_Problem details_. Lines that contain the string "giới" are the ones to list; copy all of them from the records.

Stored data:
○ ○ ○ ○ ○

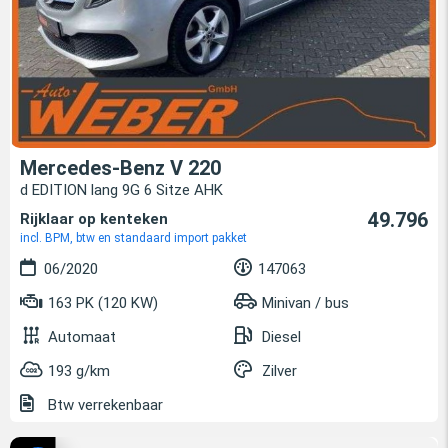
Mercedes-Benz V 220
d EDITION lang 9G 6 Sitze AHK
49.796
Rijklaar op kenteken
incl. BPM, btw en standaard import pakket
06/2020
147063
163 PK (120 KW)
Minivan / bus
Automaat
Diesel
193 g/km
Zilver
Btw verrekenbaar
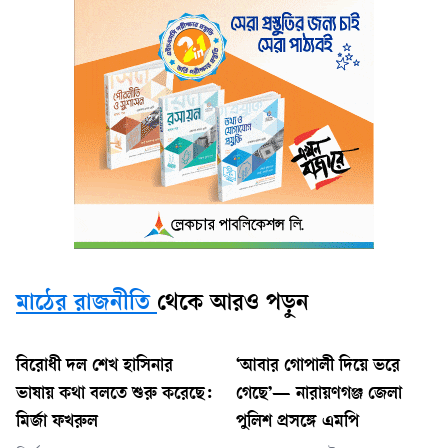
মাঠের রাজনীতি
থেকে আরও পড়ুন
বিরোধী দল শেখ হাসিনার
‘আবার গোপালী দিয়ে ভরে
ভাষায় কথা বলতে শুরু করেছে:
গেছে’— নারায়ণগঞ্জ জেলা
মির্জা ফখরুল
পুলিশ প্রসঙ্গে এমপি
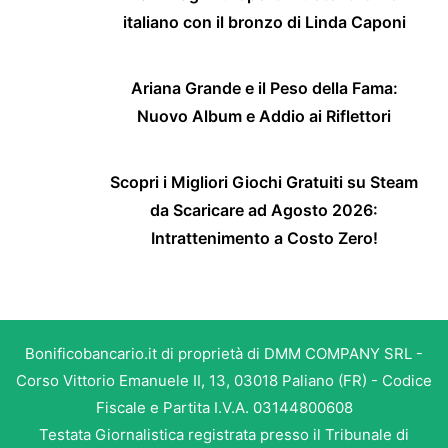
italiano con il bronzo di Linda Caponi
Ariana Grande e il Peso della Fama:
Nuovo Album e Addio ai Riflettori
Scopri i Migliori Giochi Gratuiti su Steam
da Scaricare ad Agosto 2026:
Intrattenimento a Costo Zero!
Bonificobancario.it di proprietà di DMM COMPANY SRL -
Corso Vittorio Emanuele II, 13, 03018 Paliano (FR) - Codice
Fiscale e Partita I.V.A. 03144800608
Testata Giornalistica registrata presso il Tribunale di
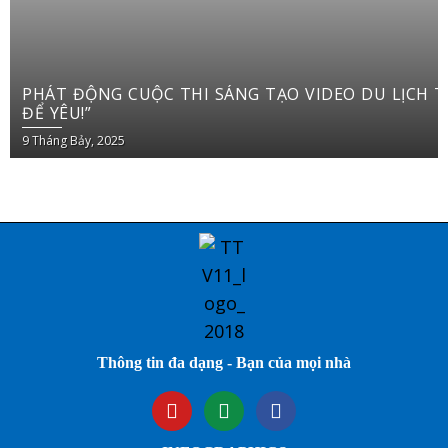
PHÁT ĐỘNG CUỘC THI SÁNG TẠO VIDEO DU LỊCH TRÊN YOUTUBE SHORTS “VIỆT NAM: ĐI
ĐỂ YÊU!”
9 Tháng Bảy, 2025
Thông tin đa dạng - Bạn của mọi nhà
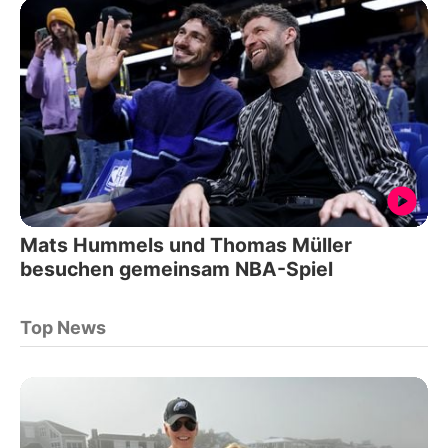
Mats Hummels und Thomas Müller
besuchen gemeinsam NBA-Spiel
Top News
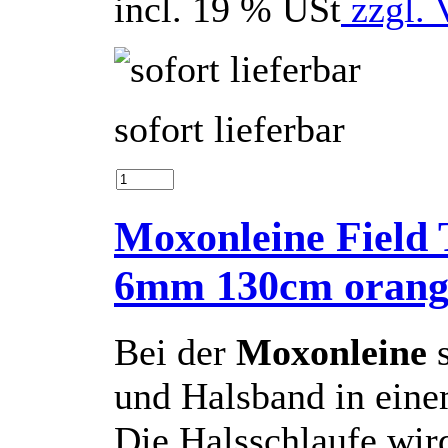
incl. 19 % USt
zzgl. 
sofort lieferbar
Moxonleine Field 
6mm 130cm orang
Bei der
Moxonleine
und Halsband in eine
Die Halsschlaufe wi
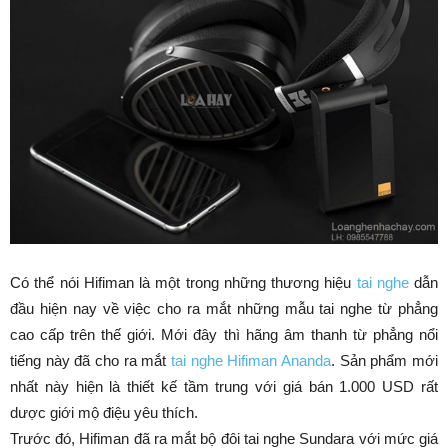
Có thể nói Hifiman là một trong những thương hiệu
tai nghe
dẫn
đầu hiện nay về việc cho ra mắt những mẫu tai nghe từ phẳng
cao cấp trên thế giới. Mới đây thì hãng âm thanh từ phẳng nổi
tiếng này đã cho ra mắt
tai nghe Hifiman Ananda
. Sản phẩm mới
nhất này hiện là thiết kế tầm trung với giá bán 1.000 USD rất
dược giới mộ điệu yêu thích.
Trước đó, Hifiman đã ra mắt bộ đôi tai nghe Sundara với mức giá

○ ○ ○ ○ ○

_Written answer_.
cao cấp trên thế giới. Mới đây thì hãng âm thanh từ phẳng nổi
dược giới mộ điệu yêu thích.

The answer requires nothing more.